After passing through the Mixing Bowl, I-696 follows 11 Mile Road, which forms a pair of service drives for the main freeway. The Interstate passes through the city of Lathrup Village before turning southward and then easterly on an S-shaped path to run along 10 Mile Road.[7][8] This segment of freeway is known for its extensive use of retaining walls; three large landscaped plazas form short tunnels for freeway traffic near the Greenfield Road exit.[10] The freeway passes next to the Jewish Community Center of Metropolitan Detroit as it passes under the third pedestrian plaza. The Interstate then picks up 10 Mile Road, which forms a pair of service drives, as the Reuther runs along the border between the cities of Oak Park and Huntington Woods. I-696 follows the southern edge of the Detroit Zoo. Immediately east of the zoo, the Interstate intersects M-1 (Woodward Avenue),[7][8] and crosses a line of the Canadian National Railway that also carries Amtrak passenger service between Detroit and Pontiac.[11]

Photograph showing an
Aerial view of the Detroit Zoo, I-696 and M-1 (Woodward Avenue)

East of the rail crossing, I-696 has a four-level stack interchange with I-75 over the quadripoint for Royal Oak, Madison Heights, Hazel Park and Ferndale.[7][8] This interchange marks the eastern end of the cargo restrictions.[2] I-696 jogs to the northeast near the Hazel Park Raceway, leaving 10 Mile Road. Crossing into Warren in Macomb County at the Dequindre Road interchange, the freeway begins to follow 11 Mile Road again. Near the Detroit Arsenal Tank Plant, I-696 has another stack interchange for Mound Road; through the junction, the freeway makes a slight bend to the south. The freeway continues east through the northern edge of Center Line,[7][8] crossing a line of Conrail Shared Assets[11] and heading back into Warren. The Interstate crosses into Roseville near the M-97 (Groesbeck Highway) interchange and then meets M-3 (Gratiot Avenue) just west of the eastern terminus at I-94 (the Edsel Ford Freeway) in St. Clair Shores. The service drives merge in this final interchange and 11 Mile Road continues due east to Lake St. Clair.[7][8]

Like other state highways in Michigan, I-696 is maintained by the Michigan Department of Transportation (MDOT). In 2011, the department's traffic surveys showed that on average 185,700 vehicles used the freeway daily east of I-75 and 38,100 vehicles did so each day in part of the Mixing Bowl, the highest and lowest counts along the highway, respectively.[12] As an Interstate Highway, all of I-696 is listed on the National Highway System,[13] a network of roads important to the country's economy, defense, and mobility.[14]

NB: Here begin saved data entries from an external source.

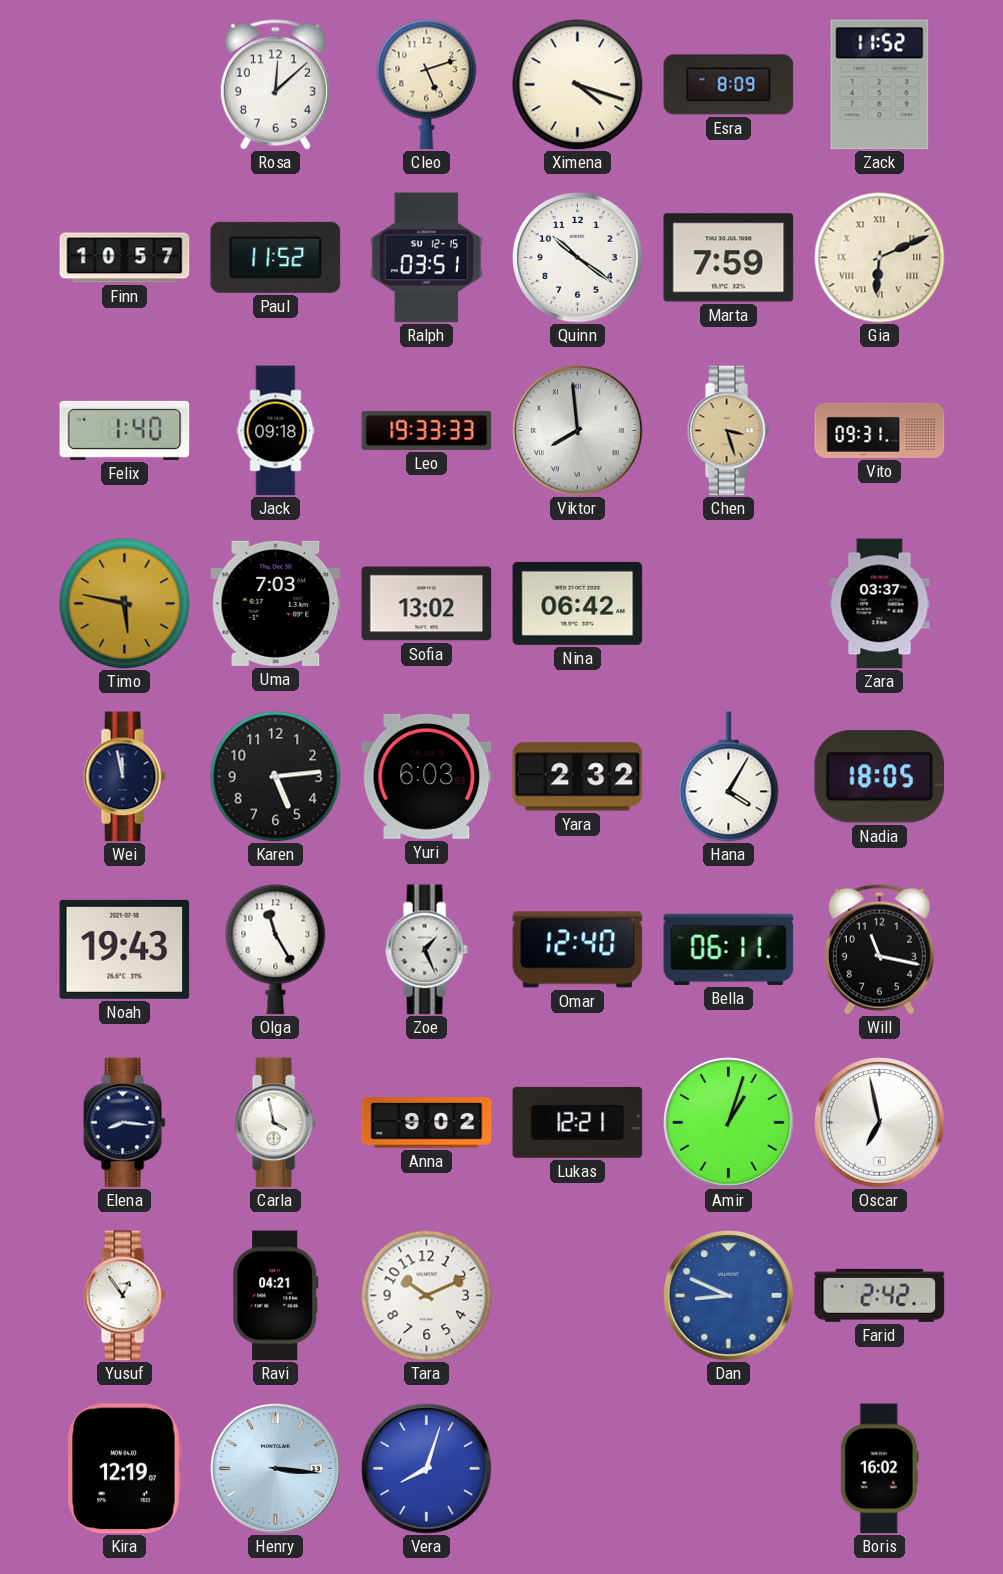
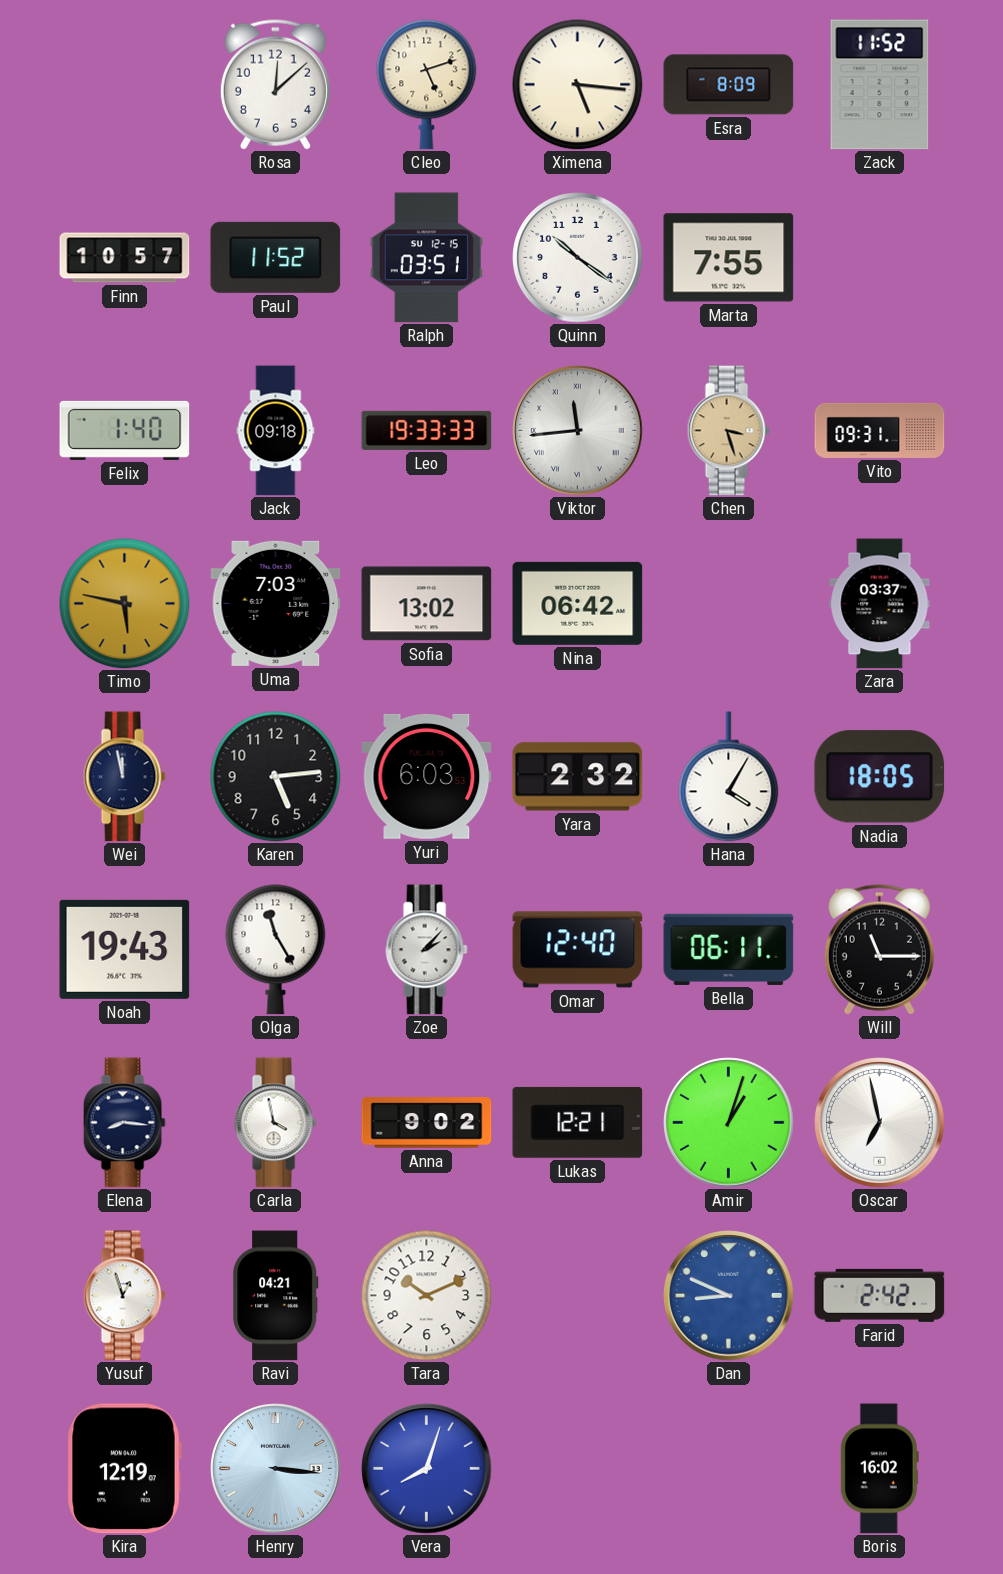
Ximena: 4:18 -> 5:16
Marta: 7:59 -> 7:55
Gia: 6:11 -> none
Viktor: 7:59 -> 11:44
Zoe: 1:26 -> 2:07
Will: 11:17 -> 11:15
Yusuf: 12:54 -> 12:57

Planning and initial construction[edit]

Detroit inset from the General Location of National System of Interstate Highways Including All Additional Routes at Urban Areas Designated in September 1955 (Yellow Book)
1955 planning map for Detroit's Interstate Highways

I-696 is part of the original Interstate Highway System as outlined in 1956–58.[15] As originally proposed by the Michigan State Highway Department, the freeway would have been numbered I-98.[16] Construction started in 1961.[17] The Lodge Freeway, the first segment of which opened in 1957,[18] was given the Business Spur I-696 designation in 1962.[19][20] The first segment of I-696 built was the western third of the completed freeway which opened in 1963–1964 at a cost of $16.6 million (equivalent to $125 million in 2023[21]). This section ran from I-96 in Novi east to the Lodge Freeway in Southfield.[1] The then-unfinished freeway was named for Walter P. Reuther, former leader of the United Auto Workers labor union after he and his wife died in a plane crash on May 9, 1970. The next year the Michigan Legislature approved the naming by passing Senate Concurrent Resolution 57.[22]

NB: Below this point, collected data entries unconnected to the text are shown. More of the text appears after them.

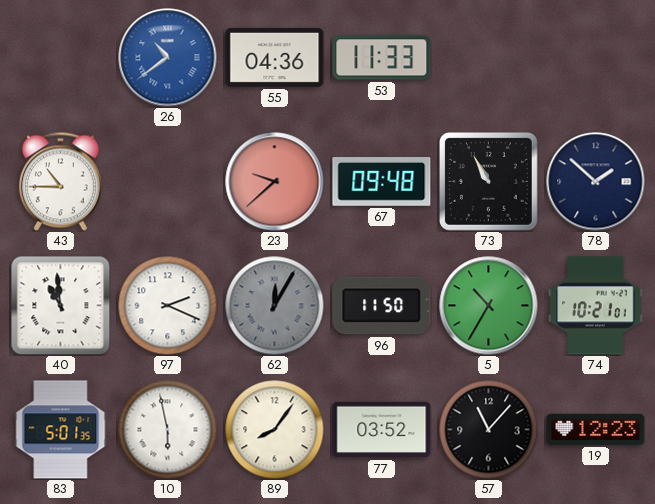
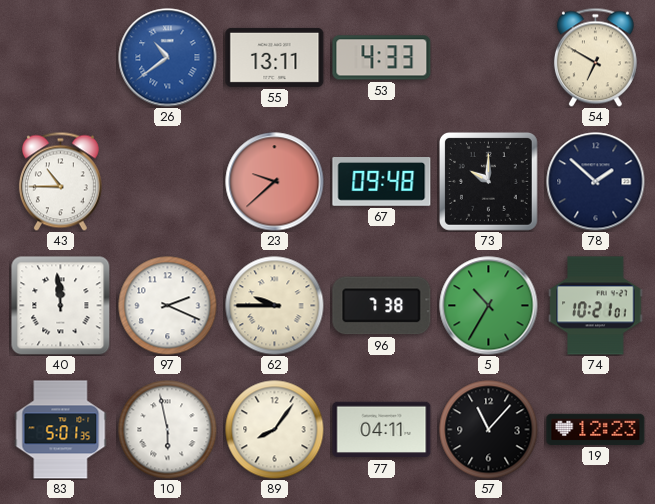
55: 04:36 -> 13:11
53: 11:33 -> 4:33
54: none -> 6:50
73: 10:55 -> 10:00
40: 10:59 -> 11:59
62: 12:05 -> 9:45
62 dial: grey -> cream
96: 11:50 -> 7:38
77: 03:52 -> 04:11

In the late 1970s, during the second phase of construction, lobbying efforts and lawsuits attempted to block construction of the central section. If successful, the efforts would have left the freeway with a gap in the middle between the first (western) and second (eastern) phases of construction.[17] During this time, MDOT assigned M-6 to the eastern section of the freeway under construction. Signs were erected along the service roads that followed 11 Mile Road to connect the already built stack interchange at I-75 east to I-94.[23] By the time the eastern freeway segment was initially opened in January 1979 between I-94 and I-75, the signage for M-6 was removed and replaced with I-696 signage;[24] it cost $200 million (equivalent to $677 million in 2023[21]) to complete.[1] Later in 1979, a closure was scheduled to allow work to be completed on three of the segment's nine interchanges.[24]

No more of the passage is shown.